If you wish to promote multiculturalism in the workplace, the first step you have to take is that of hiring people from a diversity of cultures. This is how you will end up with a multicultural workplace, in the first place. Before you can start talking about promoting multiculturalism in the workplace, you need to have a multicultural workforce first. And, we reiterate, the way to have the multicultural workforce is by hiring people from a diversity of cultures.
When we talk about hiring people from a diversity of cultures, we don’t necessarily mean having an international workforce (though that would be great too). The reality is, however, that we tend to see a diversity of cultures emerging within the same nation, and even within the same locality. Within a given locality, and due to social-economic differences, you may end up with a diversity of cultures or subcultures emerging. And as long as you are not discriminative in your hiring, you are likely to get job applicants from the different cultures or subcultures, whenever you float job adverts. That approach of being non-discriminative while hiring is also likely to have another benefit of making it possible for you to tap into the entire available talent pool, thus ending up with truly great people in your staff. You may therefore end up with employees who come from the same state, indeed from the same county, but who represent a great diversity of cultures.

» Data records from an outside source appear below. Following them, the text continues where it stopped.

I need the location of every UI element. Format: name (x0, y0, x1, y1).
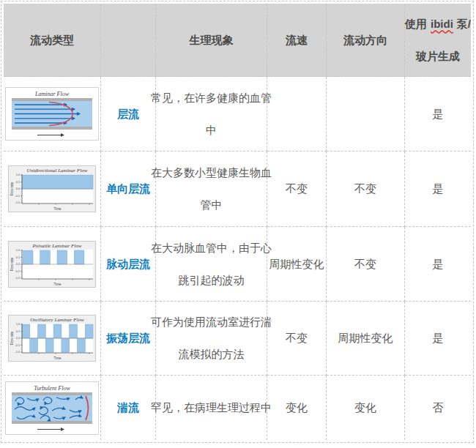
svg-text:-0.5: -0.5 (15, 344, 20, 347)
x-axis-label: Time (54, 282, 62, 285)
flow-image-cell: Turbulent Flow (4, 376, 101, 440)
header-generated: 使用ibidi泵/玻片生成 (405, 4, 471, 77)
svg-text:0.5: 0.5 (16, 255, 20, 258)
svg-text:0.5: 0.5 (16, 181, 20, 184)
channel-wall-top (12, 392, 92, 395)
direction-cell: 不变 (327, 227, 405, 302)
image-title: Oscillatory Laminar Flow (30, 317, 84, 323)
oscillatory-flow-chart: Oscillatory Laminar Flow 1.0 0.5 0.0 -0.… (8, 315, 96, 362)
x-axis-label: Time (54, 207, 62, 211)
velocity-cell: 不变 (267, 302, 327, 376)
svg-text:0.0: 0.0 (16, 263, 20, 266)
channel-wall-bottom (12, 127, 92, 130)
phenomenon-cell: 在大动脉血管中，由于心 跳引起的波动 (156, 227, 267, 302)
flow-image-cell: Laminar Flow (4, 77, 101, 152)
svg-text:1.0: 1.0 (16, 323, 20, 326)
pulsatile-flow-chart: Pulsatile Laminar Flow 1.0 0.5 0.0 -0.5 … (8, 241, 96, 288)
flow-name-cell: 脉动层流 (101, 227, 156, 302)
direction-cell (327, 77, 405, 152)
flow-image-cell: Oscillatory Laminar Flow 1.0 0.5 0.0 -0.… (4, 302, 101, 376)
image-title: Unidirectional Laminar Flow (27, 168, 88, 173)
header-velocity: 流速 (267, 4, 327, 77)
direction-cell: 不变 (327, 152, 405, 227)
phenomenon-cell: 可作为使用流动室进行湍 流模拟的方法 (156, 302, 267, 376)
header-flow-type-spacer (101, 4, 156, 77)
generated-cell: 是 (405, 302, 471, 376)
velocity-cell: 变化 (267, 376, 327, 440)
flow-image-cell: Pulsatile Laminar Flow 1.0 0.5 0.0 -0.5 … (4, 227, 101, 302)
svg-text:1.0: 1.0 (16, 249, 20, 252)
y-axis-label: Flow rate (10, 182, 14, 195)
direction-cell: 周期性变化 (327, 302, 405, 376)
channel-wall-bottom (12, 421, 92, 424)
generated-cell: 否 (405, 376, 471, 440)
header-generated-text: 使用ibidi泵/玻片生成 (405, 8, 471, 72)
y-axis-label: Flow rate (10, 257, 14, 271)
svg-text:0.0: 0.0 (16, 187, 20, 190)
flow-name-link[interactable]: 单向层流 (106, 173, 150, 205)
flow-name-link[interactable]: 湍流 (117, 392, 139, 424)
header-generated-suffix: 泵/ (457, 18, 471, 30)
channel-wall-top (12, 98, 92, 101)
svg-text:0.0: 0.0 (16, 337, 20, 340)
x-axis-label: Time (54, 356, 62, 360)
header-direction: 流动方向 (327, 4, 405, 77)
phenomenon-cell: 罕见，在病理生理过程中 (156, 376, 267, 440)
image-title: Pulsatile Laminar Flow (32, 243, 82, 249)
flow-name-link[interactable]: 脉动层流 (106, 248, 150, 280)
flow-name-cell: 单向层流 (101, 152, 156, 227)
svg-text:-1.0: -1.0 (15, 201, 20, 204)
header-flow-type: 流动类型 (4, 4, 101, 77)
generated-cell: 是 (405, 227, 471, 302)
chart-series (22, 175, 93, 189)
laminar-flow-diagram: Laminar Flow (5, 87, 99, 141)
header-phenomenon: 生理现象 (156, 4, 267, 77)
svg-text:1.0: 1.0 (16, 173, 20, 176)
image-title: Turbulent Flow (34, 384, 70, 391)
unidirectional-flow-chart: Unidirectional Laminar Flow 1.0 0.5 0.0 … (8, 165, 96, 212)
flow-types-page: 流动类型 生理现象 流速 流动方向 使用ibidi泵/玻片生成 Laminar … (0, 0, 476, 448)
flow-name-cell: 湍流 (101, 376, 156, 440)
phenomenon-cell: 常见，在许多健康的血管 中 (156, 77, 267, 152)
flow-image-cell: Unidirectional Laminar Flow 1.0 0.5 0.0 … (4, 152, 101, 227)
flow-name-cell: 层流 (101, 77, 156, 152)
header-generated-prefix: 使用 (405, 18, 427, 30)
velocity-cell: 不变 (267, 152, 327, 227)
y-axis-label: Flow rate (10, 331, 14, 345)
generated-cell: 是 (405, 152, 471, 227)
turbulent-flow-diagram: Turbulent Flow (5, 381, 99, 435)
svg-text:-0.5: -0.5 (15, 269, 20, 272)
flow-name-cell: 振荡层流 (101, 302, 156, 376)
flow-name-link[interactable]: 层流 (117, 98, 139, 130)
flow-name-link[interactable]: 振荡层流 (106, 322, 150, 354)
header-generated-line2: 玻片生成 (416, 50, 460, 62)
flow-types-table: 流动类型 生理现象 流速 流动方向 使用ibidi泵/玻片生成 Laminar … (1, 1, 474, 443)
svg-text:0.5: 0.5 (16, 330, 20, 333)
svg-text:-1.0: -1.0 (15, 351, 20, 354)
phenomenon-cell: 在大多数小型健康生物血 管中 (156, 152, 267, 227)
velocity-cell (267, 77, 327, 152)
svg-text:-1.0: -1.0 (15, 277, 20, 280)
header-generated-brand: ibidi (431, 18, 453, 30)
velocity-cell: 周期性变化 (267, 227, 327, 302)
generated-cell: 是 (405, 77, 471, 152)
image-title: Laminar Flow (34, 91, 70, 97)
svg-text:-0.5: -0.5 (15, 195, 20, 198)
direction-cell: 变化 (327, 376, 405, 440)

Having hired people from a diversity of cultures, the next step you need to take is that of creating a workplace culture that encourages mutual respect. Here, you have to take deliberate steps to promote the mutual respect, because there is a tendency by people to feel that their cultures are superior and the other cultures are inferior. You therefore have to inculcate it, as part of your organization’s policy, that the people from the diverse cultures have to respect each other. If, for instance, you have people who come from the ghetto subculture and people who come from the uptown/middle class subculture, you have to tell them directly that they are expected to respect each other, regardless of their socioeconomic backgrounds, which manifest as ‘subcultures’.